Stitch: congrats on you're graduation and new job. (Working with one of the CHKD groups now?)
I'll back up Stitch and say that while I was not a resident at CHKD in my experiences rotating through a few different departments, the residents seemed happy and the majority of them were nice. No dummies in the group that I met. A great many of the staff that I worked with on rotations were excellent and I enjoyed my times across the river there. The area is OK (traffic kinda sucks, but it's not the worst in the country) and I think I'm going to miss the mild winters down there.
 
Stitch: congrats on you're graduation and new job. (Working with one of the CHKD groups now?)
I'll back up Stitch and say that while I was not a resident at CHKD in my experiences rotating through a few different departments, the residents seemed happy and the majority of them were nice. No dummies in the group that I met. A great many of the staff that I worked with on rotations were excellent and I enjoyed my times across the river there. The area is OK (traffic kinda sucks, but it's not the worst in the country) and I think I'm going to miss the mild winters down there.

Thanks! And yup, I'm working at the main hospital now instead of private practice stuff. When the wife finishes we're both looking at fellowships.
 
What is the call schedule like at CHKD? Sorry if this has been asked/discussed before but could you give pros and cons of the program. Thanks!
 
What is the call schedule like at CHKD? Sorry if this has been asked/discussed before but could you give pros and cons of the program. Thanks!

The call schedule is generally q4 with some q5s thrown in here and there. Nothing more frequent. Call is heaviest intern year, then slows down after that. Seniors are night float, and there's a lot of pressure from above to stay within work hour limits. There's also a lot of effort to make sure interns on the wards get their work done and are out of the hospital by noon on their post-call days, and that's a good thing.
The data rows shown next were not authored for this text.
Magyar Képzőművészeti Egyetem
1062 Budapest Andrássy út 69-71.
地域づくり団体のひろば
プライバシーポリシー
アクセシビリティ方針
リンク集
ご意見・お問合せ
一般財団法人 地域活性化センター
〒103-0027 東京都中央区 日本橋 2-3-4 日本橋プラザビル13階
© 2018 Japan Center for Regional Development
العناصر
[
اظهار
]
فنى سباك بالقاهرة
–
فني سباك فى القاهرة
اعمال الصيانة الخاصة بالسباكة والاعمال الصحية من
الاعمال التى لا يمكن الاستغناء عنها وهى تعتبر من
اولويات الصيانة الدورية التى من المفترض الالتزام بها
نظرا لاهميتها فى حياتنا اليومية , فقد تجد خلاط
The pros of the program are the program director and chairman who are both seriously dedicated to resident learning. We were very well taken care of at KD, from meal cards to a very nice retreat at a golf resort in November to day to day support. I'd say the rest of the professional staff follows that example and focuses on teaching; the teaching really is phenomenal. They're very responsive to resident input. Board passing rate is 95% last time I checked, and I felt prepared when I took them (or at least as prepared as you can be).
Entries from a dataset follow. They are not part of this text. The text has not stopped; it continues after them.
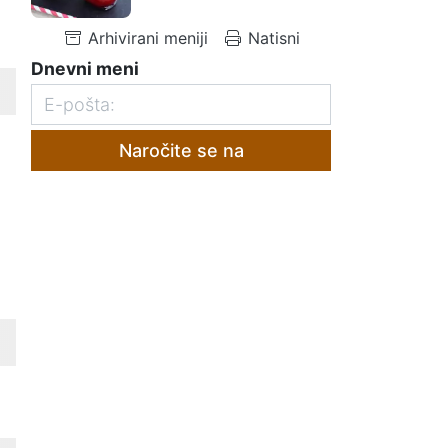
Arhivirani meniji
Natisni
Dnevni meni
Naročite se na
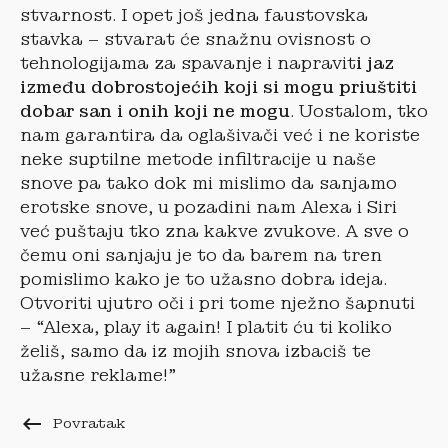
stvarnost. I opet još jedna faustovska
stavka – stvarat će snažnu ovisnost o
tehnologijama za spavanje i napravit
i jaz
između dobrostojećih koji si mogu priuštiti
dobar san i onih koji ne mogu
. Uostalom, tko
nam garantira da oglašivači već i ne koriste
neke suptilne metode infiltracije u naše
snove pa tako dok mi mislimo da sanjamo
erotske snove, u pozadini nam Alexa i Siri
već puštaju tko zna kakve zvukove. A sve o
čemu oni sanjaju je to da barem na tren
pomislimo kako je to užasno dobra ideja.
Otvoriti ujutro oči i pri tome nježno šapnuti
– “Alexa, play it again! I platit ću ti koliko
želiš, samo da iz mojih snova izbaciš te
užasne reklame!”
keyboard_backspace
Povratak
And dude, our lounge is amazing, with hardwood floors and a 40 inch LCD HDTV and Wii system plus multiple computers and work areas. My class was very close and the residents are very supportive of one another. We take 17 a year, so you don't feel lost in the numbers, but there's still plenty of backup if someone gets pregnant or sick. We're friends and hang out when we're not at the hospital, which always makes for a better work environment. When you graduate, the program continues to support you and it's not unusual to have recent grads in fellowship or general practice call CHKD to bounce ideas off an attending. You park (for free) either in a parking deck across the street from the hospital, or you live close by like I do and walk.

Cons: Our ER isn't a trauma center, so you don't see the peds traumas. You will take care of them in the PICU however, and there's still plenty of volume.

We're trying to become a cardiac surgery center, but that's in transition right now. We have 2 part-time CT surgeons who are working to come to CHKD full-time, but at the moment we have 9-12 CT surgeries a month and are working to increase it to 20-30 cases a month. We have dedicated peds anesthesiologists and an experienced PICU staff, it's just a matter of getting the surgeons here full-time.

The cafeteria isn't that good, but the program supplies lunches (often catered).

Hope that helps!
 
Thanks so much. That is really helpful!
 
I have an interview coming up at MUSC. Quick question for anyone that interviewed there: do you know the type of interviews that they give? I've had both the more traditional ("tell me about your biggest weakness") and the more conversational.